Et j'imagine mal, en effet, un homme politique prendre la peine d'apprendre par coeur et de lire un tel poème... La France, à la remorque de tant d'autres, est devenue le pays des formules creuses et des slogans. Et je me demande ce qu'ils feraient de sa splendide "charnelle phrase".

Écrit par : solko | samedi, 11 décembre 2010

Il y eut... Bien sûr.

Écrit par : Marc | lundi, 13 décembre 2010

Je croyais que vous aviez promis de ne pas parler de la fête des lumières, mais là, c'est florilège. A part ça j'aime beaucoup la métaphore du pas de danse. Il faut rester au poste d'observation, il va y avoir des pépites ce n'est qu'un début, hélas.
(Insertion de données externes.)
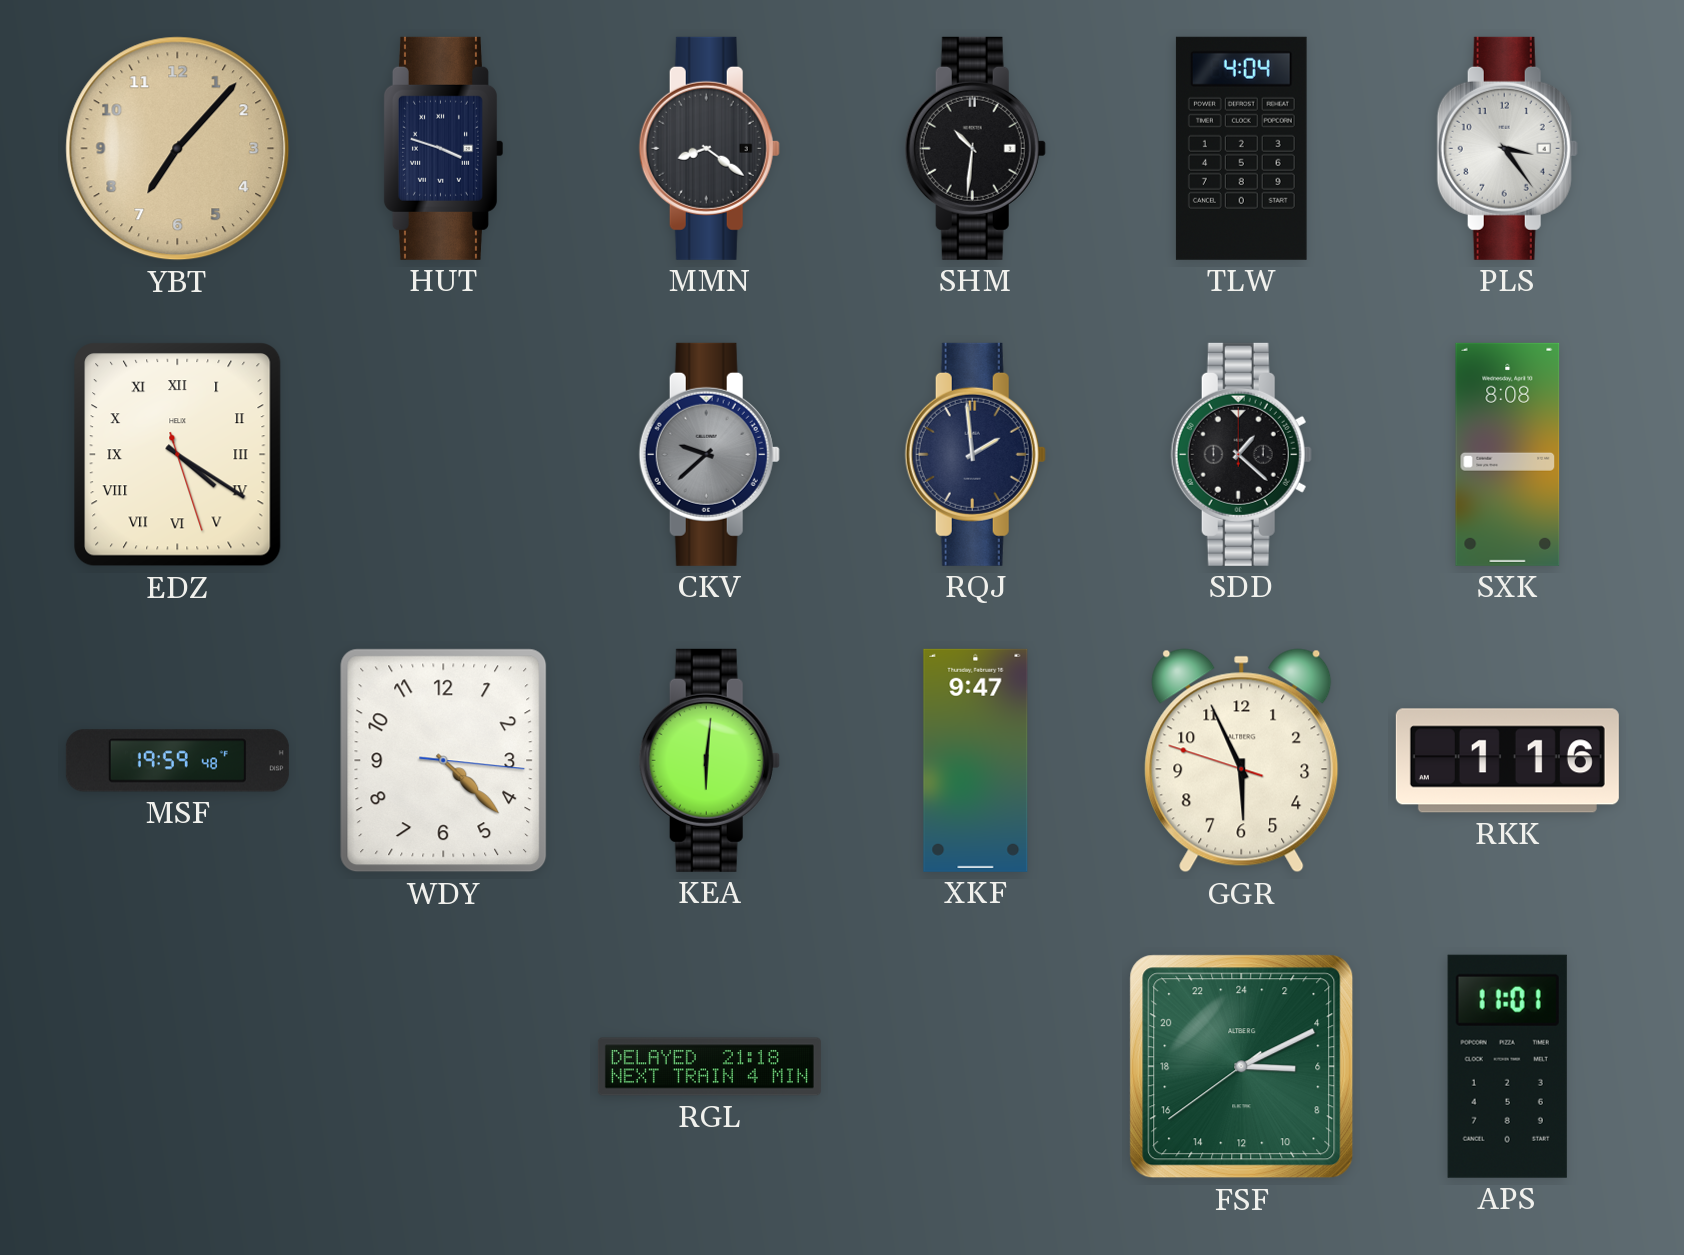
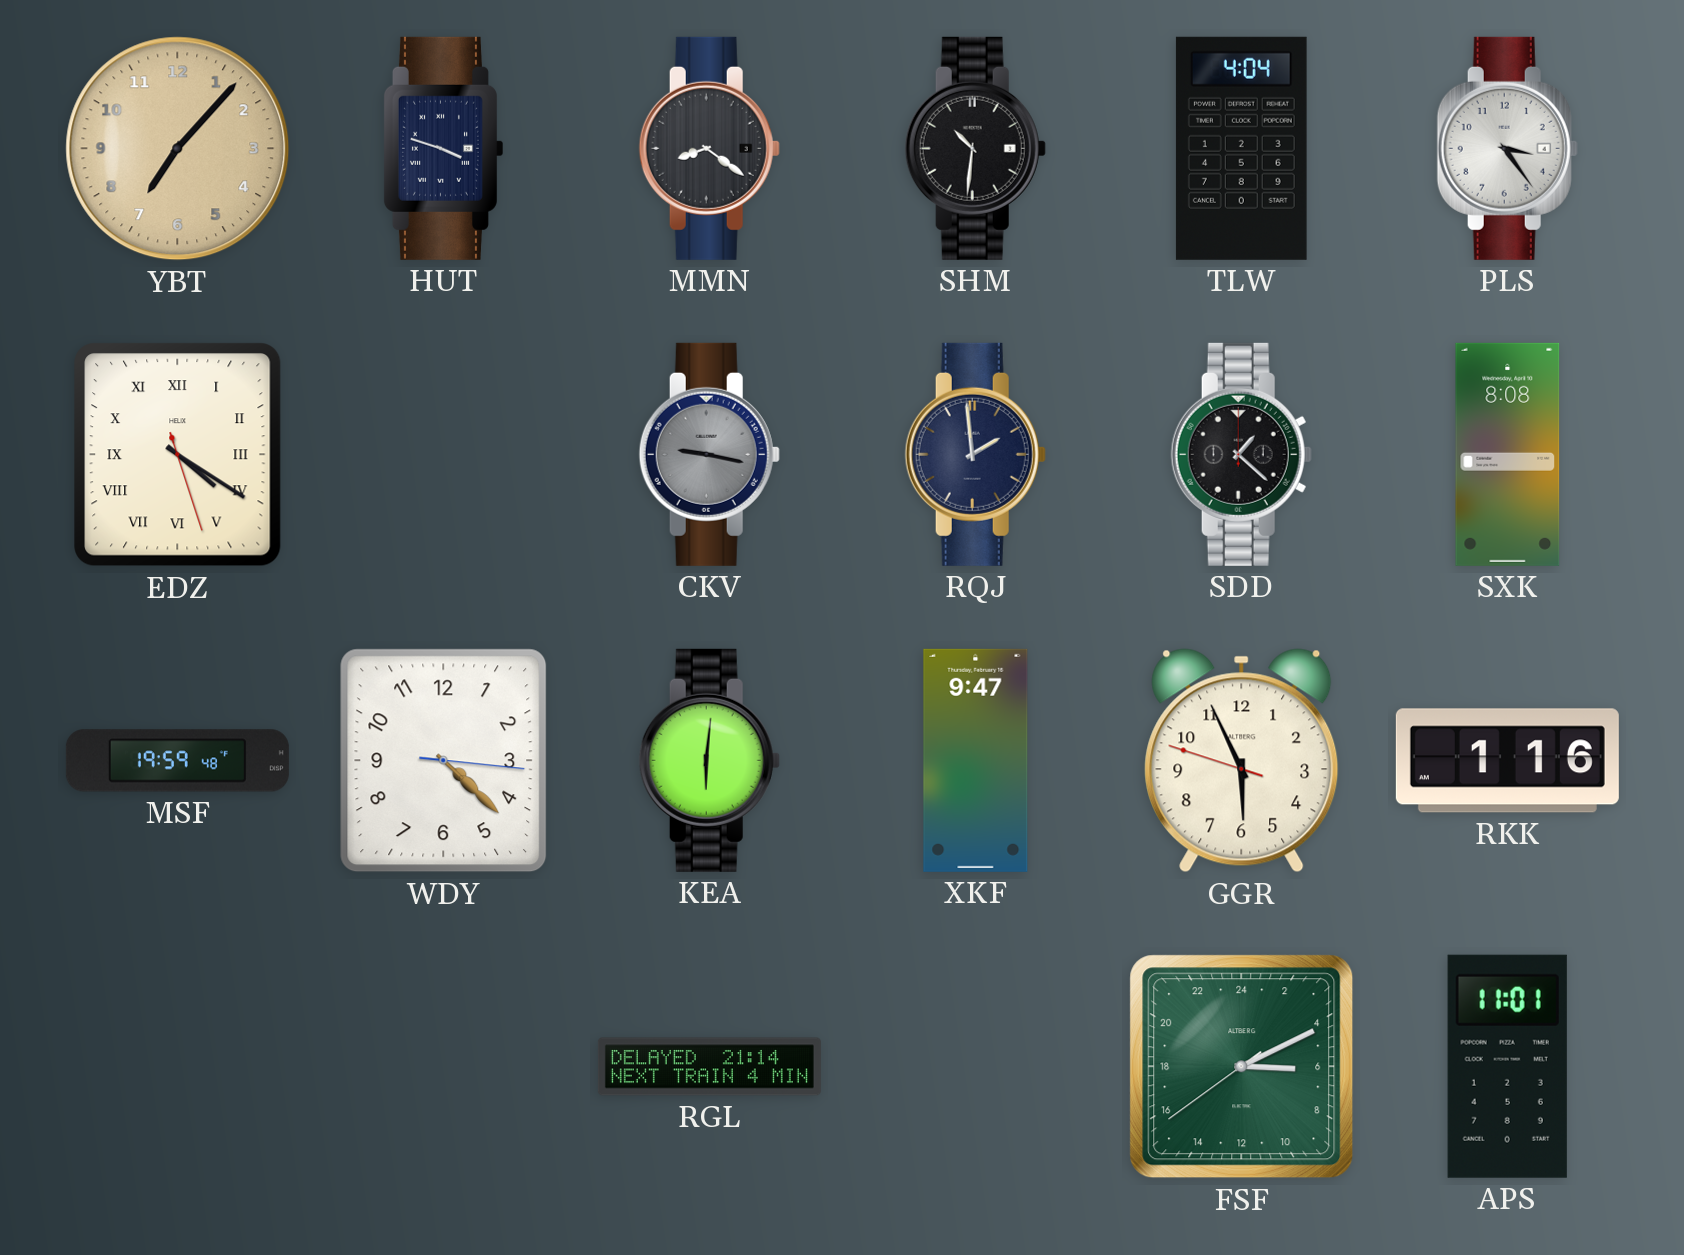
CKV: 9:38 -> 9:17
RGL: 21:18 -> 21:14
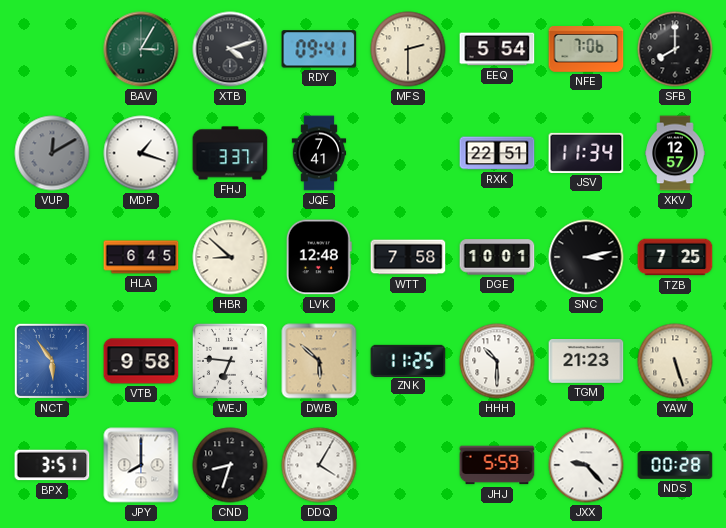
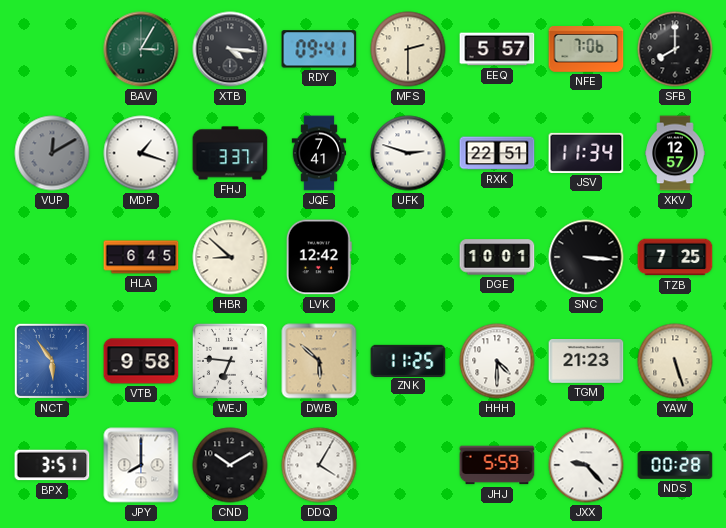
XTB: 4:12 -> 4:16
EEQ: 5:54 -> 5:57
UFK: none -> 2:48
LVK: 12:48 -> 12:42
WTT: 7:58 -> none
SNC: 3:13 -> 3:16
HHH: 10:30 -> 4:30
CND: 8:33 -> 10:10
Il me semble avoir remarqué qu'il est très "tendance" aujourd'hui chez les politiques de faire son "intelligent(e)" voire son "intellectuel(le), (après avoir chanté Cloclo, et je ne sais quelles niaiseries yéyés), aujourd'hui ça fait "genre" que les politiques relèvent leur sauce en râclant les fonds de gamelles des dicos de citations de poésie, (je ne dis pas que René Char est un fond de gamelle, attention ! :) je précise ! mais certains dicos de poésie collent aisément et si près, Philippe Bouvard ("grosses têtes") à Charles Baudelaire ("Les fleurs du mal") qu'il est à présent facile pour n'importe qui de faire son petit effet par la (dis)grâce d'un copier-coller isolé de son contexte, et peut-être que le coach (de vie ? de com ?) a décidé ça, ça met très mal à l'aise, mais bon, tant que la Ségolène ne claironne pas du Barbara "si la photo est bonne" (hors contexte)... N'ayez crainte, je plaisante (mais pas les DRH, ni la Ségolène).

Écrit par : Frasby | dimanche, 12 décembre 2010

@ Fraby :
La Ségolène, comme la Bruni d'ailleurs, a claironné du Barbara ("Ma plus belle histoire d'amour", en l'occurence).
Depuis ce jour, moi qui avais déjà une dent contre elle, j'en ai eu deux....

Écrit par : solko | dimanche, 12 décembre 2010

Voilà un billet qui m'avait bêtement échappé...
En fait on s'habitue à tout, c'est vrai... du coup voilà un narcissisime bien creux... et si peu décisif..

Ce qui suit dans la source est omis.